While the band could run through classics like ‘In Bloom’ in only a handful of takes, Vig had a problem with the song ‘Lithium’. Unlike Grohl’s usual rapid tempos, this song thrived on having a consistent beat throughout, gently nudging the song along as Kurt Cobain screamed over the top.
In an interview for the documentary Sound City, Butch remembered the track having a few tempo issues, recalling, “It wouldn’t always stay at the right tempo. Dave would always speed up. It would start one way and then gradually get faster and faster until it was racing along. So I asked Dave if he had ever worked with a click track”.
Grohl was gutted as soon as that word was uttered, saying, “My heart just broke. No drummer ever wants to be told to play to a click track. You always want to keep that human element as the song fluctuates.

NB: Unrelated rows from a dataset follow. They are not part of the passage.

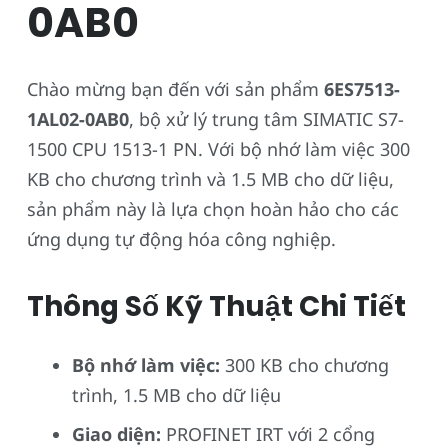
0AB0
Chào mừng bạn đến với sản phẩm
6ES7513-
1AL02-0AB0
, bộ xử lý trung tâm SIMATIC S7-
1500 CPU 1513-1 PN. Với bộ nhớ làm việc 300
KB cho chương trình và 1.5 MB cho dữ liệu,
sản phẩm này là lựa chọn hoàn hảo cho các
ứng dụng tự động hóa công nghiệp.
Thông Số Kỹ Thuật Chi Tiết
Bộ nhớ làm việc:
300 KB cho chương
trình, 1.5 MB cho dữ liệu
Giao diện:
PROFINET IRT với 2 cổng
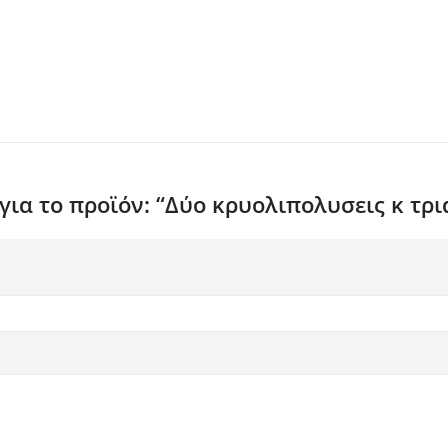
ια το προϊόν: “Δύο κρυολιπολυσεις κ τρια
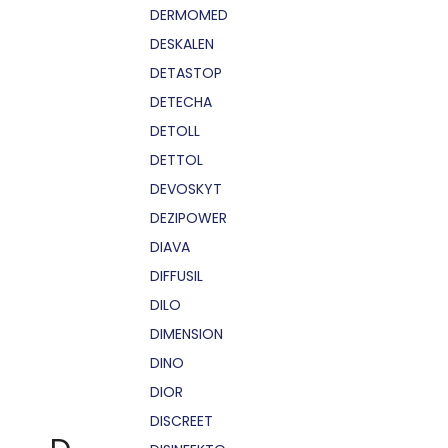
DERMOMED
DESKALEN
DETASTOP
DETECHA
DETOLL
DETTOL
DEVOSKYT
DEZIPOWER
DIAVA
DIFFUSIL
DILO
DIMENSION
DINO
DIOR
DISCREET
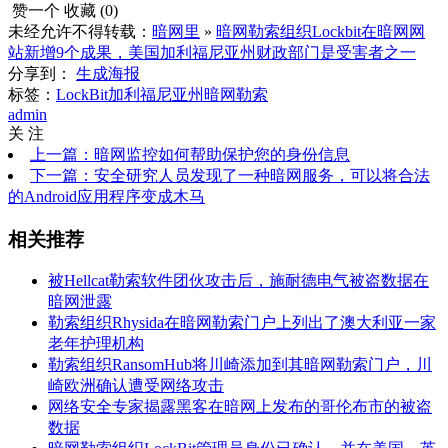
赞一个
收藏 (
0
)
未经允许不得转载：
暗网里
»
暗网勒索组织Lockbit在暗网网
站新增9个成果，美国加利福尼亚州财政部门是受害者之一
分享到：
生成海报
标签：
LockBit
加利福尼亚州
暗网勒索
admin
关 注
上一篇：暗网监控如何帮助保护您的身份信息
下一篇：安全研究人员发现了一种暗网服务，可以将合法
的Android应用程序变成木马
相关推荐
被Hellcat勒索软件团伙攻击后，施耐德电气被盗数据在
暗网泄露
勒索组织Rhysida在暗网勒索门户上列出了澳大利亚一家
老年护理机构
勒索组织RansomHub将川崎添加到其暗网勒索门户，川
崎欧洲确认遭受网络攻击
网络安全专家揭露黑客在暗网上发布的哥伦布市的被盗
数据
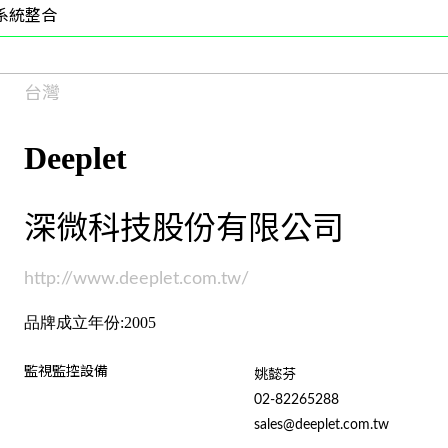
系統整合
台灣
Deeplet
深微科技股份有限公司
http://www.deeplet.com.tw/
品牌成立年份:2005
監視監控設備
姚懿芬
02-82265288
sales@deeplet.com.tw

I listened to [the final version] and was like, ‘Now it sounds like it’s slowing down’. It’s OK to speed up a little, isn’t it?”.
Aside from that one hiccup, Vig was impressed across the board, recalling the story of when they played ‘Smells Like Teen Spirit’ for the first time, saying: “I said, ‘Well play me some songs, you guys’, and the first song they did was ‘Teen Spirit’. Dave hit that opening drum fill, and it just floored me”.
Although Vig’s mix gave the band the sound they wanted, the mixing job by engineer Andy Wallace helped expose their music to a whole new audience, turning Nirvana from a decently successful indie band to one of the biggest rock bands in the world, bringing both loads of praise and problems for every member of the group. While Grohl was free to play whatever he wanted once he got out on the road, that internal sense of rhythm with the click track helped him internalise ‘Lithium’ much better.